The family of an Indigenous man who died after he was allegedly given medication he was allergic to, is suing the Northern Territory Government over his death.
- T Miller died at Royal Darwin Hospital in 2018
- His family alleges he was given the wrong antibiotics and suffered an anaphylactic reaction
- The Top End Health Service says it has since made improvements to its systems
T Miller, 43, died at the Royal Darwin Hospital in 2018 after he was administered the antibiotic Ceftriaxone, despite his records showing he was allergic to the drug, according to court documents.
The court documents allege Mr Miller suffered respiratory distress and cardiac arrest “caused by anaphylactic reaction to the administration of Ceftriaxone”.
Mr Miller’s family claims the hospital breached its duty of care by administering the drug and “failing to heed the notations” in his medical records, which noted his allergy.
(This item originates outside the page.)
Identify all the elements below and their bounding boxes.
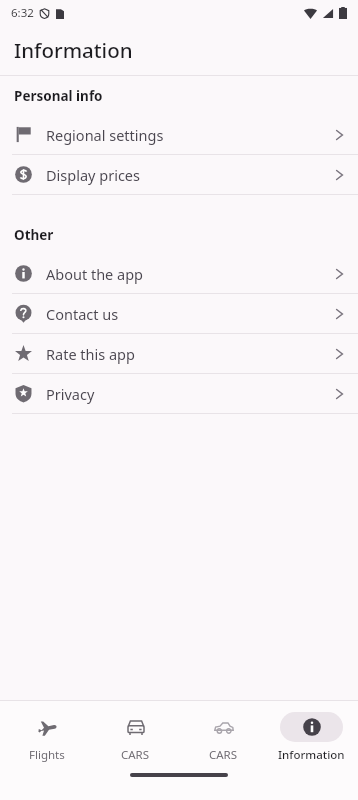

His wife, two children and brother are seeking damages from the Northern Territory government as they were “dependent upon him for financial, emotional, parental and general support.”
“We have struggled to understand how this error occurred and we hope that this doesn’t happen to anyone else,” Mr Miller’s family said in a statement to the ABC.
According to a Statement of Claim filed with the Northern Territory Supreme Court, Mr Miller was flown to Royal Darwin Hospital from the Borroloola health clinic in March 2018, suffering chronic obstructive airways disease.
He died around two hours later.
Court documents allege his allergy was noted “on at least two separate occasions”.
A Productivity Commission’s Report on Government Services released in 2020 described the incident as a “medication error leading to the death of a patient reasonably believed to be due to incorrect administration of drugs”.
Top End Health Service (TEHS) said in 2020 it had made improvements to its systems to reduce clinical risk and improve patient safety.
TEHS did not respond to questions about the legal action before deadline.
Associate Kirsten Van Der Wal at Maurice Blackburn, the law firm representing Mr Miller’s family, said the “avoidable error” had “devastating consequences”.
“We are hopeful that with improved systems and proper care being taken when prescribing and administering medication, that a similar error will not occur in the future,” said Ms Van Der Wal.
Mr Miller’s family is seeking damages for financial losses and costs.